Braille support on your Mac or PC
To turn on Braille support on your computer, follow these steps:
- Open a document, presentation, or drawing in Google Chrome, Firefox, Safari, or Internet Explorer.
- If you haven't already turned on screen reader support for the Docs editors, press Ctrl + Alt + z (Windows) or ⌘ + Option + z (Mac).
- Press Alt + / (Windows, Chrome OS) or Option + / (Mac) to open a menu search.
- Type "Braille" to bring up the Enable Braille support option. You'll hear "Enable Braille support, not checked."
- Press Enter. You'll hear "Braille support enabled."
To turn off Braille support, repeat steps 3 and 4 above. After you press Enter, you'll hear "Braille support disabled."

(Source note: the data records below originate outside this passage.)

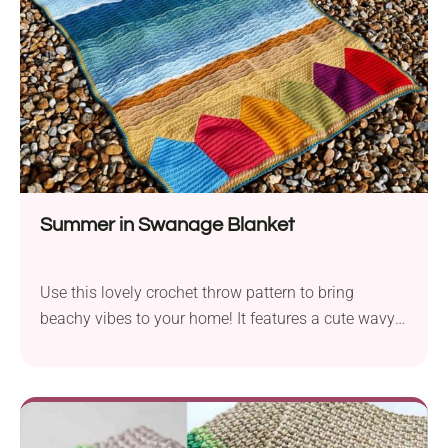
bag, backpack, or hang it somewhere in your room.
Summer in Swanage Blanket
Use this lovely crochet throw pattern to bring
beachy vibes to your home! It features a cute wavy-
texture and vibrant design in summer colors.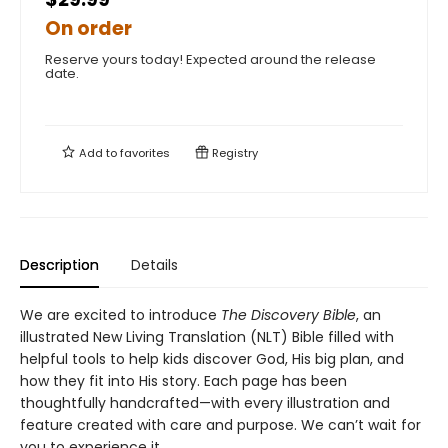
On order
Reserve yours today! Expected around the release
date.
Add to
favorites
Registry
Description
Details
We are excited to introduce
The Discovery Bible
, an
illustrated New Living Translation (NLT) Bible filled with
helpful tools to help kids discover God, His big plan, and
how they fit into His story. Each page has been
thoughtfully handcrafted—with every illustration and
feature created with care and purpose. We can’t wait for
you to experience it.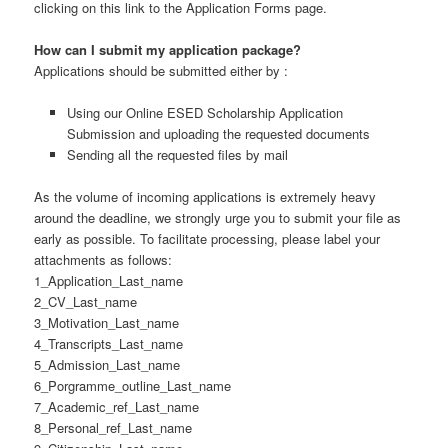
clicking on this link to the Application Forms page.
How can I submit my application package?
Applications should be submitted either by :
Using our Online ESED Scholarship Application
Submission and uploading the requested documents
Sending all the requested files by mail
As the volume of incoming applications is extremely heavy
around the deadline, we strongly urge you to submit your file as
early as possible. To facilitate processing, please label your
attachments as follows:
1_Application_Last_name
2_CV_Last_name
3_Motivation_Last_name
4_Transcripts_Last_name
5_Admission_Last_name
6_Porgramme_outline_Last_name
7_Academic_ref_Last_name
8_Personal_ref_Last_name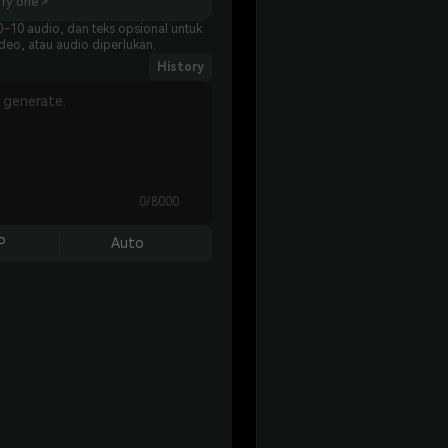
ry one >
–10 audio, dan teks opsional untuk
eo, atau audio diperlukan.
History
0/8000
P
Auto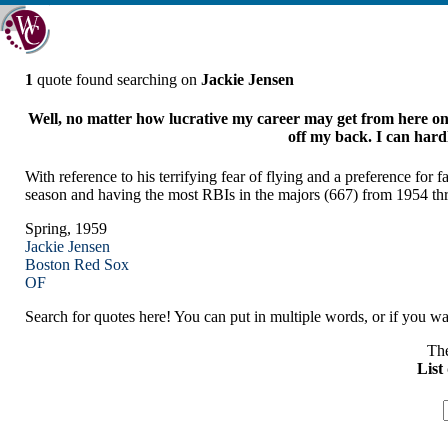
1
quote found searching on
Jackie Jensen
Well, no matter how lucrative my career may get from here on, 
off my back. I can hardl
With reference to his terrifying fear of flying and a preference fo
season and having the most RBIs in the majors (667) from 1954 t
Spring, 1959
Jackie Jensen
Boston
Red Sox
OF
Search for quotes here! You can put in multiple words, or if you wan
The
List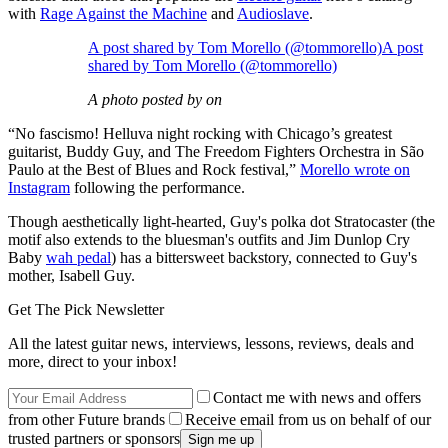
with
Rage Against the Machine
and
Audioslave
.
A post shared by Tom Morello (@tommorello)A post
shared by Tom Morello (@tommorello)
A photo posted by on
“No fascismo! Helluva night rocking with Chicago’s greatest
guitarist, Buddy Guy, and The Freedom Fighters Orchestra in São
Paulo at the Best of Blues and Rock festival,”
Morello wrote on
Instagram
following the performance.
Though aesthetically light-hearted, Guy's polka dot Stratocaster (the
motif also extends to the bluesman's outfits and Jim Dunlop Cry
Baby
wah pedal
) has a bittersweet backstory, connected to Guy's
mother, Isabell Guy.
Get The Pick Newsletter
All the latest guitar news, interviews, lessons, reviews, deals and
more, direct to your inbox!
Contact me with news and offers
from other Future brands
Receive email from us on behalf of our
trusted partners or sponsors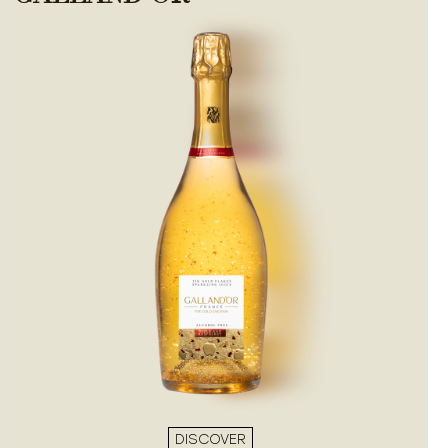
DISCOVER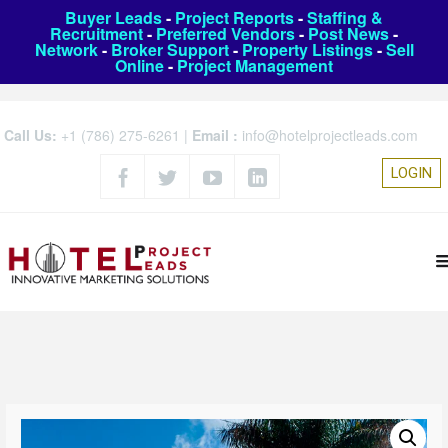
Buyer Leads
-
Project Reports
-
Staffing &
Recruitment
-
Preferred Vendors
-
Post News
-
Network
-
Broker Support
-
Property Listings
-
Sell
Online
-
Project Management
Call Us:
+1 (786) 275-6261
|
Email :
info@hotelprojectleads.com
LOGIN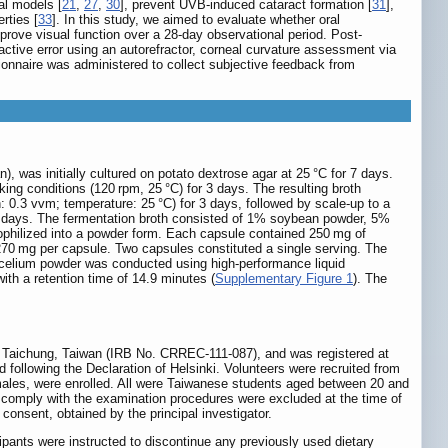
al models [
21
,
27
,
30
], prevent UVB-induced cataract formation [
31
],
rties [
33
]. In this study, we aimed to evaluate whether oral
ove visual function over a 28-day observational period. Post-
tive error using an autorefractor, corneal curvature assessment via
tionnaire was administered to collect subjective feedback from
was initially cultured on potato dextrose agar at 25 °C for 7 days.
ing conditions (120 rpm, 25 °C) for 3 days. The resulting broth
: 0.3 vvm; temperature: 25 °C) for 3 days, followed by scale-up to a
al 5 days. The fermentation broth consisted of 1% soybean powder, 5%
ophilized into a powder form. Each capsule contained 250 mg of
270 mg per capsule. Two capsules constituted a single serving. The
mycelium powder was conducted using high-performance liquid
h a retention time of 14.9 minutes (
Supplementary Figure 1
). The
r, Taichung, Taiwan (IRB No. CRREC-111-087), and was registered at
 following the Declaration of Helsinki. Volunteers were recruited from
females, were enrolled. All were Taiwanese students aged between 20 and
 to comply with the examination procedures were excluded at the time of
 consent, obtained by the principal investigator.
icipants were instructed to discontinue any previously used dietary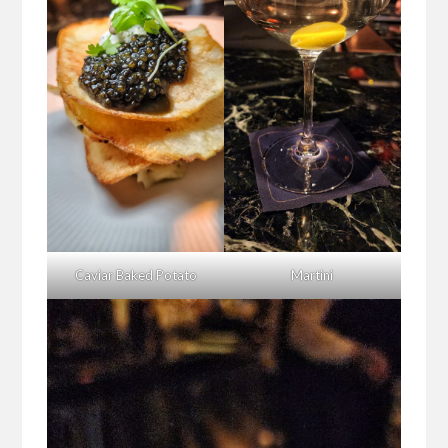
Caviar Baked Potato
Martini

If you turn Braille support on or off in Docs, Slides, or Drawings, the setting applies whenever you sign in to any of these editors.
Once you've turned on Braille support, you'll notice the following improvements:
- When you're typing or navigating character by character, the screen reader announces your changes more quickly.
- The screen reader's announcements of punctuation and whitespace are better.
- Docs, Slides, and Drawings now follow your screen reader's settings for character echo and word echo while typing. (Previously, characters were always echoed, and screen reader typing echo had to be turned off for some screen readers.)
- With some browsers and screen readers, you can use the cursor routing button on your Braille display to move the cursor in text. This feature is currently available for NVDA (with Chrome or Firefox) and for JAWS (with Chrome, Firefox, or Internet Explorer).
Braille support currently has the following limitations:
- It isn't yet possible to enter special characters from the keyboard. To enter special characters, open the the Insert menu and select "Special characters."
- It isn't yet possible to use the Braille display to navigate. Text input and output are the only supported uses at this time.
- In some cases, special announcements (e.g. styles, comments, footnotes, and equations) are shifted by a character. This issue applies only to screen readers that announce the character after the cursor, rather than the character just passed over by the cursor, when the cursor moves. Affected screen readers include ChromeVox, NVDA, and JAWS, depending on your settings.
- Verbalization of comments or styles can interfere with the screen reader’s announcements of the text when navigating through content.
- If you use NVDA, we recommend using the latest version for the best experience. Please be aware that Braille feedback for typing isn't yet fully supported, and link text isn't verbalized.
- If you use a Mac, Braille support in the Docs editors is compatible with Mac OS X Yosemite.
Braille support on mobile devices
In the Docs and Slides apps for Android, iPhone, and iPad, you can use a Braille device to read and enter text. You don't need to adjust any settings in order to use your Braille device.